Within the records below, repeat each line exactly but keep every picture out of the copy.

┌─ Data

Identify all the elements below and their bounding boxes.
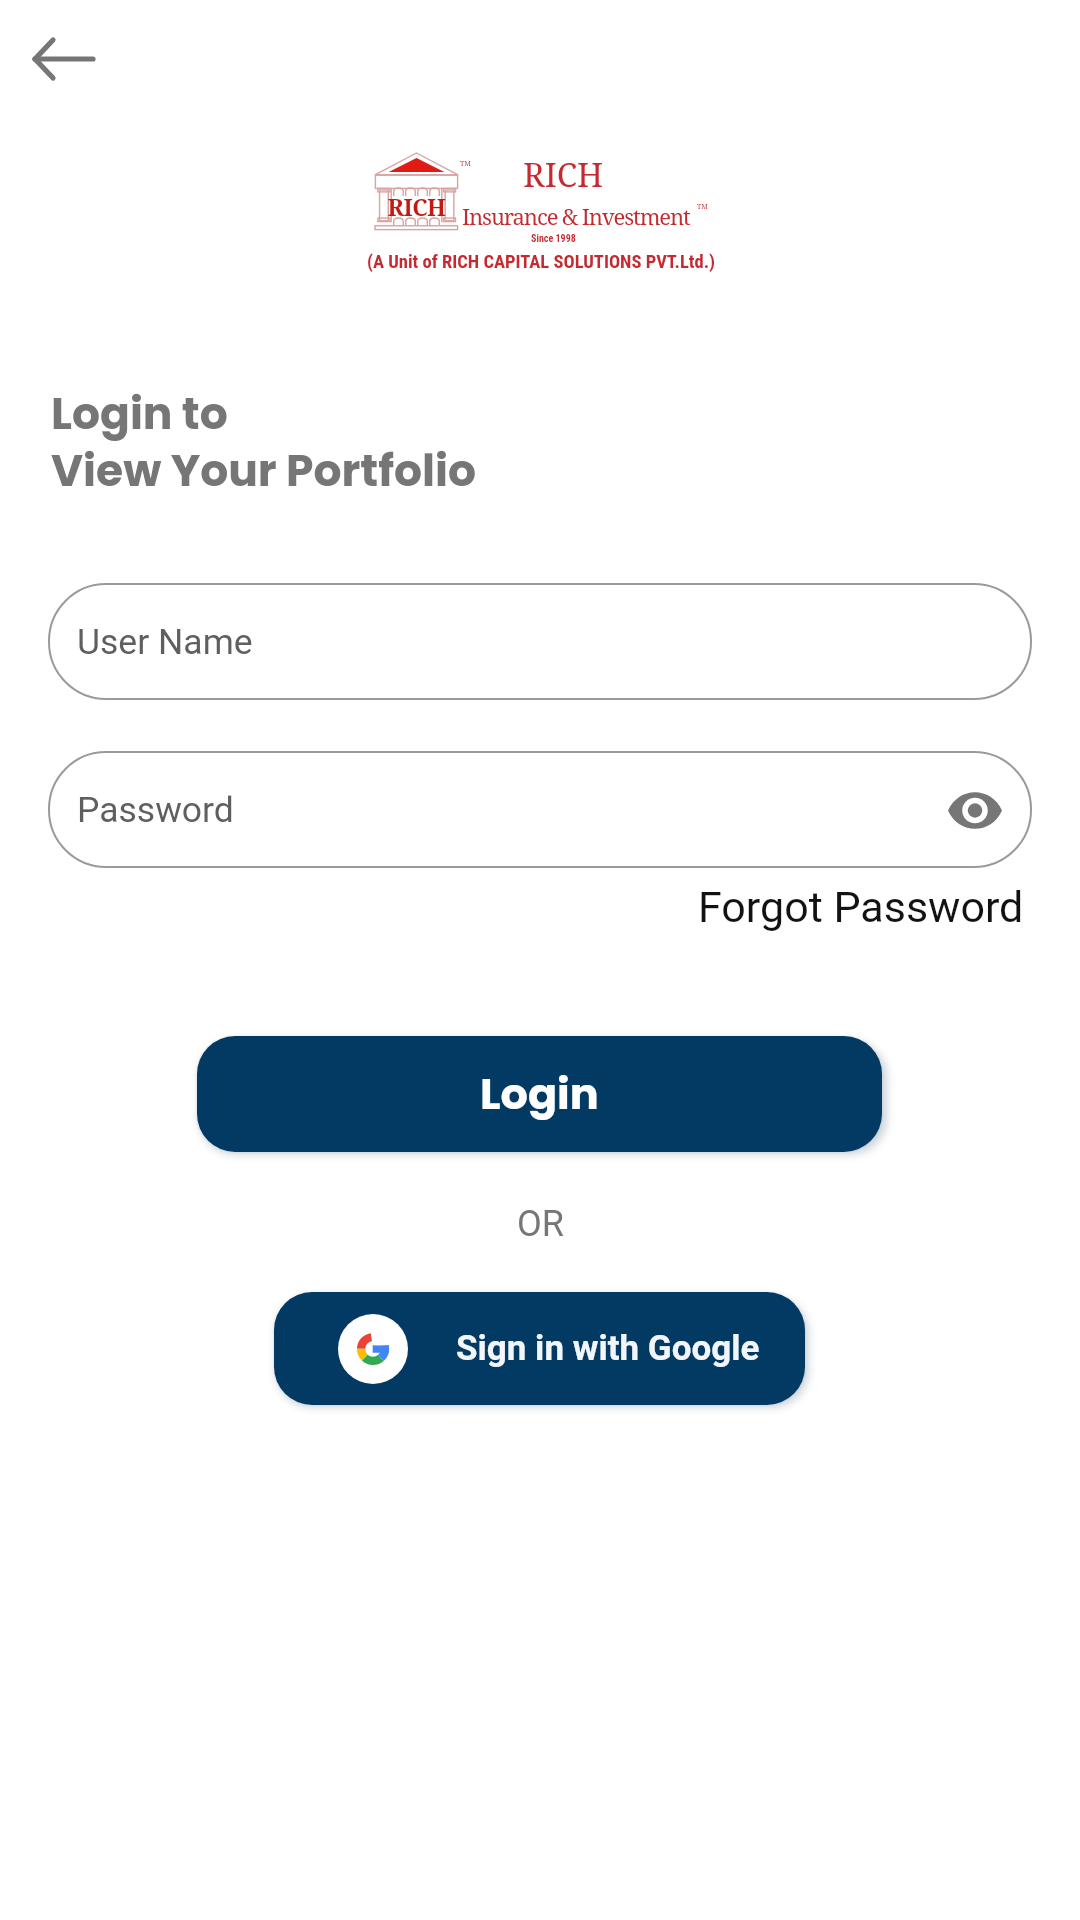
staticText: Forgot Password: [698, 882, 1024, 932]
button[interactable]: User Name: [48, 583, 1032, 700]
staticText: OR: [517, 1203, 564, 1245]
staticText: User Name: [77, 621, 253, 663]
button[interactable]: Login: [197, 1036, 882, 1152]
button[interactable]: Password: [48, 751, 1032, 868]
staticText: Login to View Your Portfolio: [51, 383, 477, 501]
button[interactable]: Show password: [937, 772, 1013, 848]
staticText: TM: [460, 159, 471, 169]
staticText: (A Unit of RICH CAPITAL SOLUTIONS PVT.Lt…: [366, 251, 716, 273]
staticText: RICH: [523, 152, 604, 197]
staticText: RICH: [384, 191, 449, 222]
button[interactable]: Sign in with Google: [274, 1292, 805, 1405]
staticText: Password: [77, 789, 234, 831]
staticText: Since 1998: [531, 233, 576, 245]
staticText: Sign in with Google: [456, 1328, 760, 1369]
staticText: Insurance & Investment: [462, 201, 690, 231]
button[interactable]: Forgot Password: [698, 882, 1024, 932]
staticText: Login: [480, 1064, 599, 1124]
button[interactable]: Back: [25, 21, 101, 97]
staticText: TM: [697, 202, 708, 212]
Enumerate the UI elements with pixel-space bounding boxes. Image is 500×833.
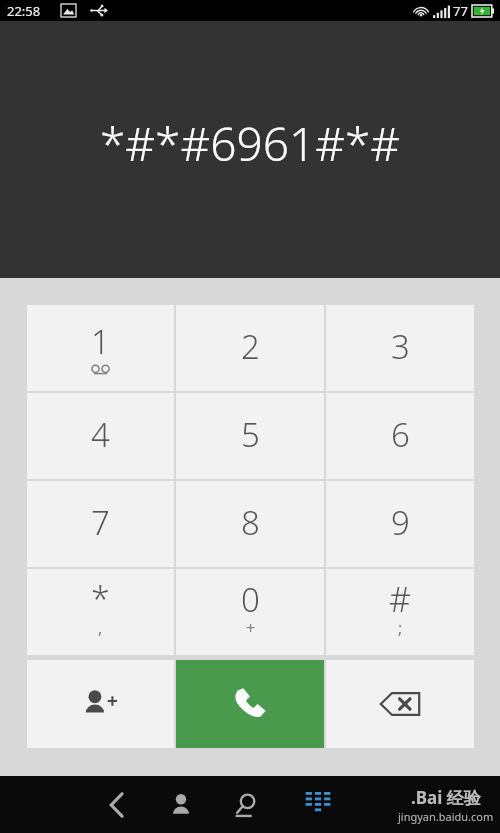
button[interactable]: Contacts: [157, 781, 205, 829]
staticText: *#*#6961#*#: [0, 112, 500, 175]
button[interactable]: *: [27, 569, 174, 655]
staticText: 77: [453, 2, 468, 20]
staticText: *: [91, 576, 110, 622]
button[interactable]: Call: [176, 660, 324, 748]
staticText: 4: [91, 412, 110, 457]
staticText: +: [246, 617, 256, 639]
button[interactable]: 7: [27, 481, 174, 567]
staticText: #: [389, 576, 411, 622]
button[interactable]: Add contact: [27, 660, 174, 748]
staticText: 0: [241, 577, 260, 622]
staticText: ,: [98, 617, 103, 639]
button[interactable]: 3: [326, 305, 474, 391]
button[interactable]: 6: [326, 393, 474, 479]
staticText: .Bai 经验: [411, 786, 481, 809]
button[interactable]: Dialpad: [294, 781, 342, 829]
staticText: 9: [391, 500, 410, 545]
staticText: 2: [241, 324, 260, 369]
button[interactable]: 4: [27, 393, 174, 479]
button[interactable]: 0: [176, 569, 324, 655]
button[interactable]: Back: [93, 781, 141, 829]
staticText: 3: [391, 324, 410, 369]
button[interactable]: 1: [27, 305, 174, 391]
button[interactable]: Search: [222, 781, 270, 829]
staticText: 6: [391, 412, 410, 457]
staticText: 1: [91, 319, 110, 364]
staticText: 8: [241, 500, 260, 545]
staticText: 5: [241, 412, 260, 457]
button[interactable]: Delete: [326, 660, 474, 748]
staticText: 7: [91, 500, 110, 545]
staticText: jingyan.baidu.com: [398, 809, 494, 824]
button[interactable]: 9: [326, 481, 474, 567]
button[interactable]: 2: [176, 305, 324, 391]
staticText: ;: [398, 617, 403, 639]
staticText: 22:58: [7, 2, 41, 20]
button[interactable]: 5: [176, 393, 324, 479]
button[interactable]: 8: [176, 481, 324, 567]
button[interactable]: #: [326, 569, 474, 655]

└─

• Answer space:
Identify all the elements below and their bounding boxes.
staticText: Forgot Password: [698, 882, 1024, 932]
button[interactable]: User Name: [48, 583, 1032, 700]
staticText: OR: [517, 1203, 564, 1245]
staticText: User Name: [77, 621, 253, 663]
button[interactable]: Login: [197, 1036, 882, 1152]
button[interactable]: Password: [48, 751, 1032, 868]
staticText: Login to View Your Portfolio: [51, 383, 477, 501]
button[interactable]: Show password: [937, 772, 1013, 848]
staticText: TM: [460, 159, 471, 169]
staticText: (A Unit of RICH CAPITAL SOLUTIONS PVT.Lt…: [366, 251, 716, 273]
staticText: RICH: [523, 152, 604, 197]
staticText: RICH: [384, 191, 449, 222]
button[interactable]: Sign in with Google: [274, 1292, 805, 1405]
staticText: Password: [77, 789, 234, 831]
staticText: Since 1998: [531, 233, 576, 245]
staticText: Sign in with Google: [456, 1328, 760, 1369]
staticText: Insurance & Investment: [462, 201, 690, 231]
button[interactable]: Forgot Password: [698, 882, 1024, 932]
staticText: Login: [480, 1064, 599, 1124]
button[interactable]: Back: [25, 21, 101, 97]
staticText: TM: [697, 202, 708, 212]
Enumerate the UI elements with pixel-space bounding boxes. Image is 500×833.
button[interactable]: Contacts: [157, 781, 205, 829]
staticText: *#*#6961#*#: [0, 112, 500, 175]
button[interactable]: *: [27, 569, 174, 655]
staticText: 77: [453, 2, 468, 20]
staticText: *: [91, 576, 110, 622]
button[interactable]: Call: [176, 660, 324, 748]
staticText: 4: [91, 412, 110, 457]
staticText: +: [246, 617, 256, 639]
button[interactable]: 7: [27, 481, 174, 567]
staticText: #: [389, 576, 411, 622]
button[interactable]: Add contact: [27, 660, 174, 748]
staticText: 0: [241, 577, 260, 622]
staticText: ,: [98, 617, 103, 639]
button[interactable]: 3: [326, 305, 474, 391]
button[interactable]: 6: [326, 393, 474, 479]
staticText: .Bai 经验: [411, 786, 481, 809]
button[interactable]: Dialpad: [294, 781, 342, 829]
staticText: 9: [391, 500, 410, 545]
staticText: 2: [241, 324, 260, 369]
button[interactable]: 4: [27, 393, 174, 479]
button[interactable]: 0: [176, 569, 324, 655]
button[interactable]: Back: [93, 781, 141, 829]
staticText: 3: [391, 324, 410, 369]
button[interactable]: 1: [27, 305, 174, 391]
button[interactable]: Search: [222, 781, 270, 829]
staticText: 6: [391, 412, 410, 457]
staticText: 1: [91, 319, 110, 364]
staticText: 8: [241, 500, 260, 545]
staticText: 5: [241, 412, 260, 457]
button[interactable]: Delete: [326, 660, 474, 748]
staticText: 7: [91, 500, 110, 545]
staticText: jingyan.baidu.com: [398, 809, 494, 824]
button[interactable]: 9: [326, 481, 474, 567]
button[interactable]: 2: [176, 305, 324, 391]
staticText: ;: [398, 617, 403, 639]
staticText: 22:58: [7, 2, 41, 20]
button[interactable]: 5: [176, 393, 324, 479]
button[interactable]: 8: [176, 481, 324, 567]
button[interactable]: #: [326, 569, 474, 655]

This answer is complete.